Temporal clause
I can't decide whether these two sentences are both grammatically correct :
He will go shopping after he finishes his homework.
He will go shopping after he has finished his homework.
I believe that the first sentence implies that he will go shopping as soon as he finishes his homework and the second one means that he will go shopping at a certain time after he has finished his homework.
What puzzles me is that my teacher says that only the first one is correct because he says that the actions can't be simultaneous.
Solution 1:
It sounds like your teacher is wrong, though we may be missing his point. Nonetheless, if native speakers of a language hear a sentence and can make sense of it (and it sounds "well-formed"), then it is not "wrong."
Although both sentences overlap in their statement (shopping will occur sometime after homework completion), their meaning differs slightly based on how the verbs used to construe the events.

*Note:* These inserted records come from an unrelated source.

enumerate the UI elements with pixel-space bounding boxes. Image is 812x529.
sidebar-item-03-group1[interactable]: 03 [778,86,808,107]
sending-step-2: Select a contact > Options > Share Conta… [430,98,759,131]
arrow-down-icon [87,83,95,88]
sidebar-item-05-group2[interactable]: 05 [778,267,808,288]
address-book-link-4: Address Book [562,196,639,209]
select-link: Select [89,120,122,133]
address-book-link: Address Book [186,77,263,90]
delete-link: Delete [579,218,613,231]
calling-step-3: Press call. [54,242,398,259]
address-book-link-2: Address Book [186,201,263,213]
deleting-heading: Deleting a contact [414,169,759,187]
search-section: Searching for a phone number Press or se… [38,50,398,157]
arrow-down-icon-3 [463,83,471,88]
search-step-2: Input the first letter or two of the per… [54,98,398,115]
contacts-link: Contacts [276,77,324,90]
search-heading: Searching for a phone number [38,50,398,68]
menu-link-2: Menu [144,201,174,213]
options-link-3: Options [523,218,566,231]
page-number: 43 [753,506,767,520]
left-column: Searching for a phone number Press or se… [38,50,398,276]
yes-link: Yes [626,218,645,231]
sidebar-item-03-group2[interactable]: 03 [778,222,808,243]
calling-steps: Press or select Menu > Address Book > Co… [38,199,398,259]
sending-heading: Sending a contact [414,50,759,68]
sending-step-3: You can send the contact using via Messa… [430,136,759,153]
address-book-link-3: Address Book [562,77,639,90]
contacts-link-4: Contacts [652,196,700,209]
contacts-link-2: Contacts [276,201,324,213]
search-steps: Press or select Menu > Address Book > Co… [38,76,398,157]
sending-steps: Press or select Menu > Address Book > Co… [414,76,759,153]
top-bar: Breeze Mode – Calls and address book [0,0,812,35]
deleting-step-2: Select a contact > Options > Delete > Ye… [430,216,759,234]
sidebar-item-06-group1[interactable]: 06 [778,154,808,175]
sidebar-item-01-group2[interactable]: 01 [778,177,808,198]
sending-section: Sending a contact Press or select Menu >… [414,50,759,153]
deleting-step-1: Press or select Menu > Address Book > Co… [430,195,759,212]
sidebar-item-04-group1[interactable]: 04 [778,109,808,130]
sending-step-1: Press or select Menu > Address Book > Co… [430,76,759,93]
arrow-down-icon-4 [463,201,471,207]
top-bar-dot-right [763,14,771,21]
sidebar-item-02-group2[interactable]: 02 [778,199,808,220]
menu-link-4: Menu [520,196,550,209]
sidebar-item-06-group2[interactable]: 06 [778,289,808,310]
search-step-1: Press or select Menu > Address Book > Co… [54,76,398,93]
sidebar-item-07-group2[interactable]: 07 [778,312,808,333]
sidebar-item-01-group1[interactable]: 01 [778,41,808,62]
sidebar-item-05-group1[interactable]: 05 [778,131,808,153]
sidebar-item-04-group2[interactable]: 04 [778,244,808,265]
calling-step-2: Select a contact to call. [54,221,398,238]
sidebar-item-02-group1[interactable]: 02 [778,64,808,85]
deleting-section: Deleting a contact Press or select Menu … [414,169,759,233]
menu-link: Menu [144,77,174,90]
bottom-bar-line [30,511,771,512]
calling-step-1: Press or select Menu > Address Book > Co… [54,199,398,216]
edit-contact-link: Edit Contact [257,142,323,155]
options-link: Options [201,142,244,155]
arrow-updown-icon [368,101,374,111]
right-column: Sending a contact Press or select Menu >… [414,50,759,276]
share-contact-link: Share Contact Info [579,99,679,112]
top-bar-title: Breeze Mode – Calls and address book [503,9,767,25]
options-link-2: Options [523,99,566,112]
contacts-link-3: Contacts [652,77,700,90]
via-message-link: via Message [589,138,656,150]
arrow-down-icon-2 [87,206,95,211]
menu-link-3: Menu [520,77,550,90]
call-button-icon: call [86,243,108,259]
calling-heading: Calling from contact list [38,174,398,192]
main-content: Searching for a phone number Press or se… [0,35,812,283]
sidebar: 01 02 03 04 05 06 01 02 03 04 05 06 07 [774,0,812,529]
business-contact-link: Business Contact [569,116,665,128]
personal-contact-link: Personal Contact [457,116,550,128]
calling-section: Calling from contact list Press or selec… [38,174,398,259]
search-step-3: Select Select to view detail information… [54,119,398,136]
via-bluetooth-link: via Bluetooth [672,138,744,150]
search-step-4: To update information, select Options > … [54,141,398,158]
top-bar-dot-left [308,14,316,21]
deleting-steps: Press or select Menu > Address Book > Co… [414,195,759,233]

The first sentence uses the present simple tense for the subordinate clause ("after he finishes"), the second uses the present perfect. The first implies (though it doesn't require) that he is in the process of finishing the homework at the time of the utterance. In the sentence, the "claim" is primarily about temporal order. The event of completing the homework will happen prior to the event of shopping (in the future tense).

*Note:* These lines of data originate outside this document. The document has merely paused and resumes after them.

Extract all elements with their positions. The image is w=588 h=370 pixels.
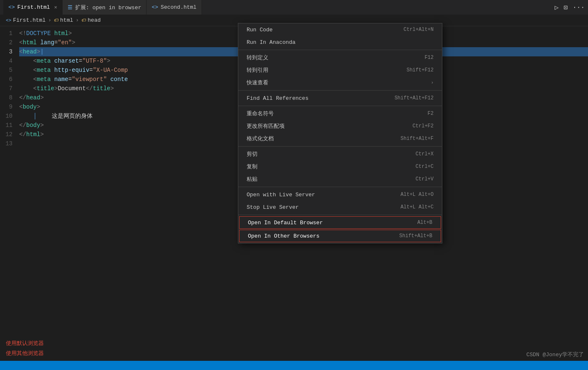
- statusbar: [0, 361, 588, 370]
- menu-quick-view-arrow: ›: [431, 80, 434, 85]
- ln-11: 11: [0, 121, 13, 130]
- breadcrumb-html-icon: 🏷: [54, 18, 58, 23]
- ln-1: 1: [0, 29, 13, 38]
- menu-open-other[interactable]: Open In Other Browsers Shift+Alt+B: [239, 230, 441, 242]
- menu-find-refs[interactable]: Find All References Shift+Alt+F12: [238, 92, 442, 104]
- menu-cut-shortcut: Ctrl+X: [416, 151, 434, 157]
- default-browser-row: 使用默认浏览器: [6, 340, 230, 347]
- menu-run-anaconda-label: Run In Anaconda: [247, 39, 295, 46]
- tab-close-first[interactable]: ✕: [54, 4, 57, 10]
- menu-quick-view[interactable]: 快速查看 ›: [238, 76, 442, 89]
- ln-8: 8: [0, 93, 13, 102]
- breadcrumb-html[interactable]: html: [60, 17, 73, 23]
- other-browsers-label: 使用其他浏览器: [6, 350, 44, 357]
- breadcrumb-file[interactable]: First.html: [13, 17, 45, 23]
- menu-run-anaconda[interactable]: Run In Anaconda: [238, 36, 442, 48]
- menu-open-other-label: Open In Other Browsers: [248, 233, 320, 239]
- menu-copy-shortcut: Ctrl+C: [416, 164, 434, 170]
- menu-change-all-shortcut: Ctrl+F2: [413, 123, 434, 129]
- ln-7: 7: [0, 84, 13, 93]
- menu-rename-sym[interactable]: 重命名符号 F2: [238, 107, 442, 120]
- menu-goto-def-shortcut: F12: [424, 55, 434, 61]
- menu-div-3: [238, 106, 442, 106]
- menu-open-other-shortcut: Shift+Alt+B: [399, 233, 432, 239]
- context-menu: Run Code Ctrl+Alt+N Run In Anaconda 转到定义…: [238, 23, 442, 243]
- menu-goto-ref-label: 转到引用: [247, 66, 268, 74]
- menu-goto-def[interactable]: 转到定义 F12: [238, 51, 442, 64]
- menu-format-doc-label: 格式化文档: [247, 135, 274, 142]
- menu-open-default-shortcut: Alt+B: [417, 220, 432, 226]
- tab-label-second: Second.html: [161, 4, 197, 10]
- tab-label-ext: 扩展: open in browser: [75, 4, 141, 11]
- menu-div-5: [238, 187, 442, 187]
- menu-rename-sym-label: 重命名符号: [247, 110, 274, 117]
- menu-run-code[interactable]: Run Code Ctrl+Alt+N: [238, 23, 442, 36]
- ln-5: 5: [0, 66, 13, 75]
- split-editor-button[interactable]: ⊡: [564, 3, 568, 12]
- menu-run-code-label: Run Code: [247, 27, 273, 33]
- breadcrumb-head[interactable]: head: [88, 17, 101, 23]
- menu-div-4: [238, 146, 442, 147]
- menu-stop-live-shortcut: Alt+L Alt+C: [401, 204, 434, 210]
- tab-second-html[interactable]: <> Second.html: [146, 0, 202, 15]
- ln-13: 13: [0, 139, 13, 148]
- menu-format-doc-shortcut: Shift+Alt+F: [401, 136, 434, 142]
- tab-icon-first: <>: [8, 4, 15, 10]
- ln-12: 12: [0, 130, 13, 139]
- bottom-labels: 使用默认浏览器 使用其他浏览器: [0, 336, 230, 361]
- menu-find-refs-label: Find All References: [247, 95, 308, 101]
- menu-div-1: [238, 50, 442, 50]
- menu-paste-label: 粘贴: [247, 175, 257, 183]
- menu-run-code-shortcut: Ctrl+Alt+N: [404, 27, 434, 33]
- ln-4: 4: [0, 56, 13, 66]
- tab-extension[interactable]: ☰ 扩展: open in browser: [63, 0, 147, 15]
- more-button[interactable]: ···: [573, 4, 585, 11]
- menu-cut[interactable]: 剪切 Ctrl+X: [238, 148, 442, 160]
- menu-div-6: [238, 215, 442, 215]
- ln-3: 3: [0, 47, 13, 56]
- ln-6: 6: [0, 75, 13, 84]
- breadcrumb-head-icon: 🏷: [81, 18, 86, 23]
- menu-goto-ref[interactable]: 转到引用 Shift+F12: [238, 64, 442, 76]
- menu-live-server[interactable]: Open with Live Server Alt+L Alt+O: [238, 188, 442, 201]
- menu-quick-view-label: 快速查看: [247, 79, 268, 86]
- other-browsers-row: 使用其他浏览器: [6, 350, 230, 357]
- menu-cut-label: 剪切: [247, 150, 257, 158]
- menu-live-server-shortcut: Alt+L Alt+O: [401, 192, 434, 198]
- titlebar: <> First.html ✕ ☰ 扩展: open in browser <>…: [0, 0, 588, 15]
- menu-open-default[interactable]: Open In Default Browser Alt+B: [239, 216, 441, 229]
- menu-goto-ref-shortcut: Shift+F12: [406, 67, 434, 73]
- breadcrumb-code-icon: <>: [6, 18, 11, 23]
- menu-open-default-label: Open In Default Browser: [248, 220, 323, 226]
- menu-rename-sym-shortcut: F2: [428, 111, 434, 117]
- watermark: CSDN @Joney学不完了: [526, 351, 584, 358]
- ln-2: 2: [0, 38, 13, 47]
- menu-format-doc[interactable]: 格式化文档 Shift+Alt+F: [238, 132, 442, 145]
- default-browser-label: 使用默认浏览器: [6, 340, 44, 347]
- tab-first-html[interactable]: <> First.html ✕: [3, 0, 63, 15]
- line-numbers: 1 2 3 4 5 6 7 8 9 10 11 12 13: [0, 26, 18, 361]
- watermark-text: CSDN @Joney学不完了: [526, 352, 584, 358]
- menu-paste[interactable]: 粘贴 Ctrl+V: [238, 173, 442, 185]
- breadcrumb-sep1: ›: [48, 17, 51, 23]
- menu-change-all-label: 更改所有匹配项: [247, 122, 285, 130]
- menu-change-all[interactable]: 更改所有匹配项 Ctrl+F2: [238, 120, 442, 132]
- tab-icon-ext: ☰: [68, 4, 73, 11]
- menu-stop-live[interactable]: Stop Live Server Alt+L Alt+C: [238, 201, 442, 213]
- menu-goto-def-label: 转到定义: [247, 54, 268, 61]
- menu-copy[interactable]: 复制 Ctrl+C: [238, 160, 442, 173]
- menu-live-server-label: Open with Live Server: [247, 192, 315, 198]
- ln-10: 10: [0, 112, 13, 121]
- breadcrumb-sep2: ›: [76, 17, 79, 23]
- run-button[interactable]: ▷: [555, 3, 559, 12]
- ln-9: 9: [0, 102, 13, 112]
- menu-paste-shortcut: Ctrl+V: [416, 176, 434, 182]
- titlebar-actions: ▷ ⊡ ···: [555, 3, 585, 12]
- menu-copy-label: 复制: [247, 163, 257, 170]
- menu-stop-live-label: Stop Live Server: [247, 204, 299, 210]
- menu-find-refs-shortcut: Shift+Alt+F12: [394, 95, 434, 101]
- menu-div-2: [238, 90, 442, 91]
- tab-icon-second: <>: [151, 4, 158, 10]
- tab-label-first: First.html: [18, 4, 50, 10]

The second sentence's use of the present perfect shifts the viewpoint or perspective of the speaker/hearer to view the action of the verb from the vantage of its being complete. Because of that, it makes no "claim" on the activity at present (he may be working on his homework, but he may not have begun it yet too). And unlike the prior sentence, rather than simply ordering events, this sentence has the further implication that the homework will have all been done (of course that's implied in "finishing" but the perfect construes the event as a whole that is complete in a way that the present does not).